Maybe try taking a step back and think of it as a journey. Yes your not where you want to be right now but there's no reason you can't get there with time, Rome wasn't built in a day and all that.
Plus enjoy the submissive things she does do, I think we can get so single minded that our lifestyle isn't perfect and that our Tih's aren't where we want them to be that we don't appreciate what we have.

I wish you all the luck.

DaddysLittle
Posts: 10
Joined: Fri Sep 07, 2018 4:09 pm
Location: St. Joseph, MI

Re: She just isn’t getting it.

Post by DaddysLittle » Thu Sep 27, 2018 3:51 pm

Thank you everyone for your insights.
You have given me much to think about.
And to answer the question of Littles commitment to the lifestyle,
She is the one that ask us to start this journey together.
Thank you again,
Daddy

geeman
Posts: 297
Joined: Tue Jan 30, 2018 1:32 pm

Re: She just isn’t getting it.

Post by geeman » Thu Nov 15, 2018 4:57 pm

It boils down to communication - both verbal and visual.

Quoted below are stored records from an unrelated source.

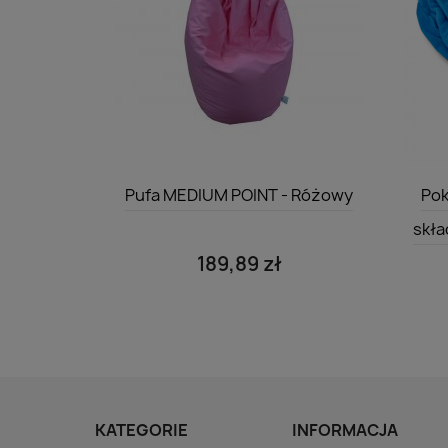
Szybki podgląd

Pufa MEDIUM POINT - Różowy
Pok
skła
189,89 zł
KATEGORIE
INFORMACJA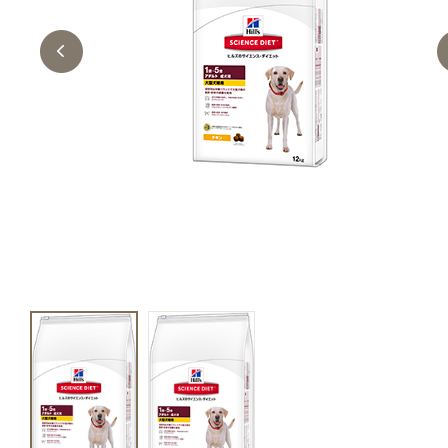
キャットフード
美容・ケア用品
服・おさんぽ用品
日用品（デイリー）
リビング雑貨
トリマーグッズ
シニアサポート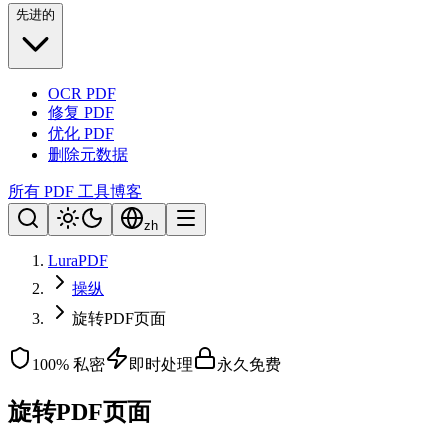
先进的
OCR PDF
修复 PDF
优化 PDF
删除元数据
所有 PDF 工具
博客
zh
LuraPDF
操纵
旋转PDF页面
100% 私密
即时处理
永久免费
旋转PDF页面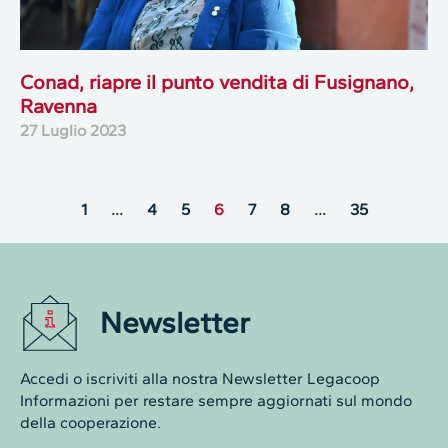
Conad, riapre il punto vendita di Fusignano,
Ravenna
27 Luglio 2023
1
…
4
5
6
7
8
…
35
Newsletter
Accedi o iscriviti alla nostra Newsletter Legacoop
Informazioni per restare sempre aggiornati sul mondo
della cooperazione.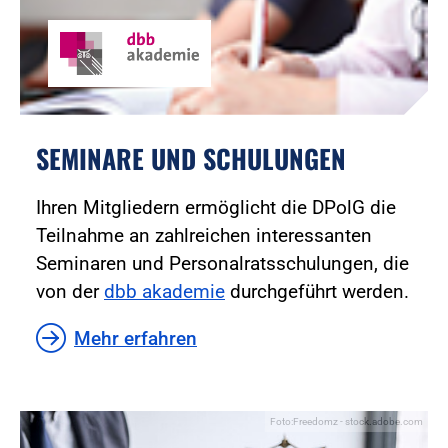
SEMINARE UND SCHULUNGEN
Ihren Mitgliedern ermöglicht die DPolG die
Teilnahme an zahlreichen interessanten
Seminaren und Personalratsschulungen, die
von der
dbb akademie
durchgeführt werden.
Mehr erfahren
Foto:Freedomz - stock.adobe.com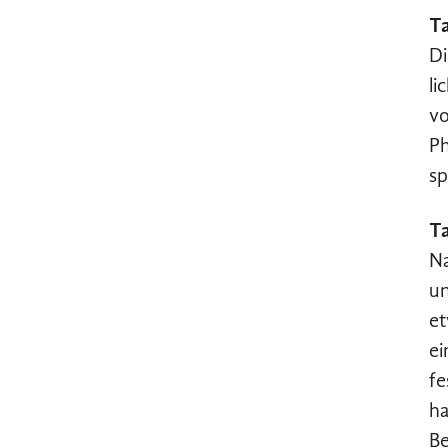
Ta
Di
li
vo
Ph
sp
Ta
Na
un
et
ei
fe
ha
Be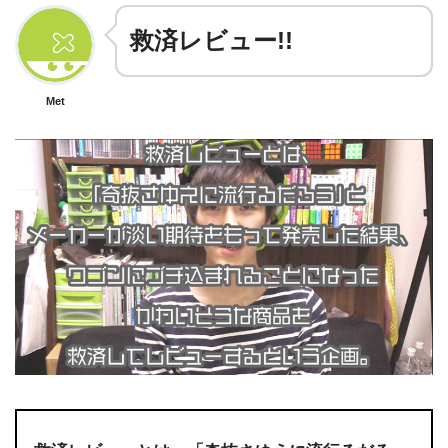
救済レビュー!!
Met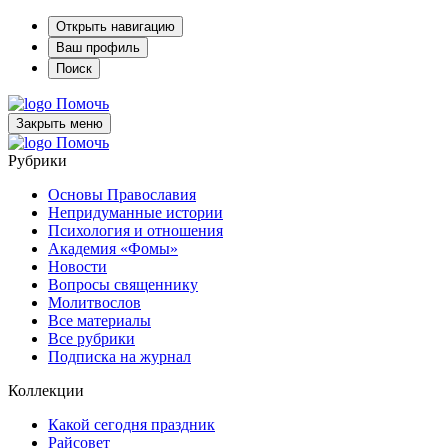
Открыть навигацию
Ваш профиль
Поиск
Помочь
Закрыть меню
Помочь
Рубрики
Основы Православия
Непридуманные истории
Психология и отношения
Академия «Фомы»
Новости
Вопросы священнику
Молитвослов
Все материалы
Все рубрики
Подписка на журнал
Коллекции
Какой сегодня праздник
Райсовет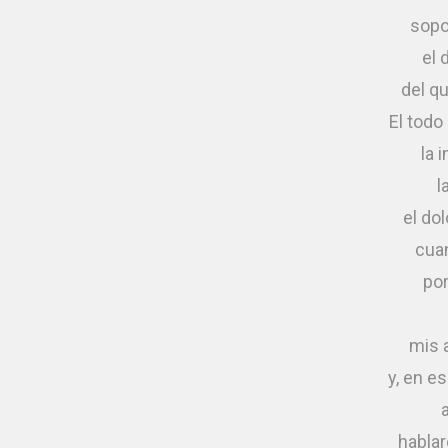
sopo
el 
del qu
El todo
la 
l
el do
cua
por
mis a
y, en e
habla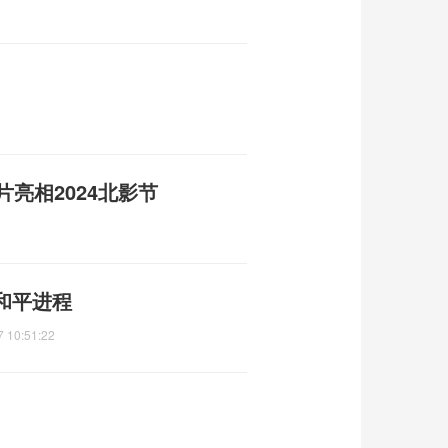
片亮相2024北影节
和平进程
7 10:51:22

I think Phil is right that it could be simply a case of her wanting to please you. That might be disappointing to hear but at the same time, it does say she is thinking of you first.

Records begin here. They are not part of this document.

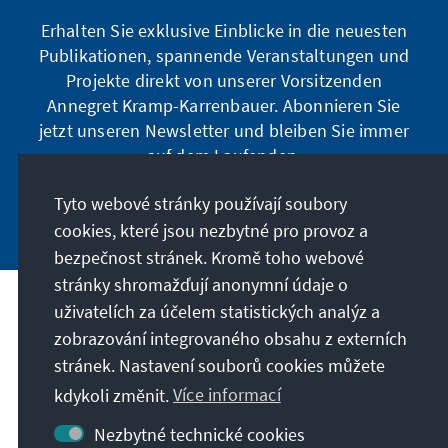
Erhalten Sie exklusive Einblicke in die neuesten
Publikationen, spannende Veranstaltungen und
Projekte direkt von unserer Vorsitzenden
Annegret Kramp-Karrenbauer. Abonnieren Sie
jetzt unseren Newsletter und bleiben Sie immer
auf dem Laufenden.
Tyto webové stránky používají soubory
Jetzt abonnieren
cookies, které jsou nezbytné pro provoz a
bezpečnost stránek. Kromě toho webové
stránky shromažďují anonymní údaje o
uživatelích za účelem statistických analýz a
Naše poslání
zobrazování integrovaného obsahu z externích
stránek. Nastavení souborů cookies můžete
Kontakt
kdykoli změnit.
Více informací
Další nabídky Stiftungu
Nezbytné technické cookies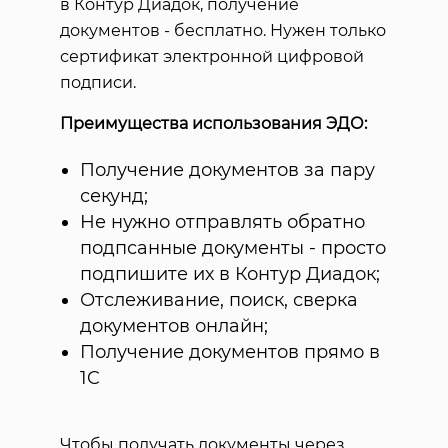
в Контур Диадок, получение
документов - бесплатно. Нужен только
сертификат электронной цифровой
подписи.
Преимущества использования ЭДО:
Получение документов за пару
секунд;
Не нужно отправлять обратно
подпсанные документы - просто
подпишите их в Контур Диадок;
Отслеживание, поиск, сверка
документов онлайн;
Получение документов прямо в
1C
Чтобы получать документы через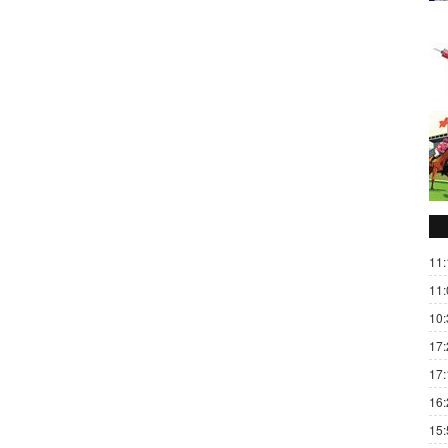
11:
11:
10:
17:
17:
16:
15: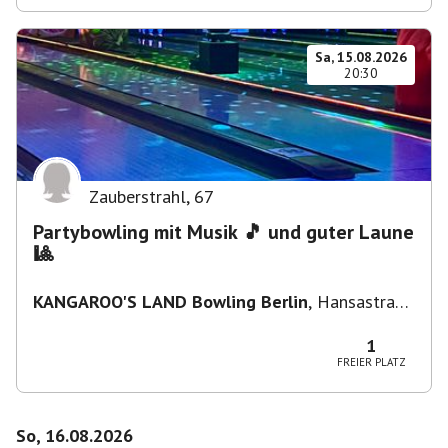
Sa, 15.08.2026
20:30
Zauberstrahl
,
67
Partybowling mit Musik 🎵 und guter Laune
🎱
KANGAROO'S LAND Bowling Berlin
,
Hansastraße
236, 13051 Berlin-Bezirk Lichtenberg,
Deutschland
1
FREIER PLATZ
So, 16.08.2026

On the verbal side, one thing my wife and I do is talk, a lot. You have to get into the mindset of your chosen roles and believe in them. That can only happen when you verbally and openly acknowledge the lines of authority in your home/relationship. Every day, Kate will say to me, "who's the boss"? It's a random question, sometimes done seriously, other times jokingly but what is behind it is a re-affirmation of the power structure we've chosen to live by. Common phrases during the week are, "remember your place", "you'll do it exactly as you were told", "do not challenge my authority on this" or positive affirmations like, "I'm very proud of you", "You've made me very pleased", "I appreciate your attention to my instructions".

On the visual side, there is a constant deference shown to her in the home (and when we go out too). Anytime she enters any room in the home, I must stand and acknowledge her. I may not sit again until she gives me the nod. Out to dinner, same thing. I get her chair, I never sit down before her and always stand up if she gets up for any reason. If she puts her hand out, it is because she expects me to kiss it. I am to immediately stop whatever I am doing and have been punished numerous times for failing to do so. It's a little thing but it's very random and it's her way of making sure I know my place.

Lastly, you as the HOH need to be firm. If she is truly 'wanting this' then she will respond very well to your authority - but you have to be consistent. An HOH that slacks and doesn't immediately address situations will lose control. You need to lord over your domain and make it clear who is the authority in the home. I hope any of this helped at all.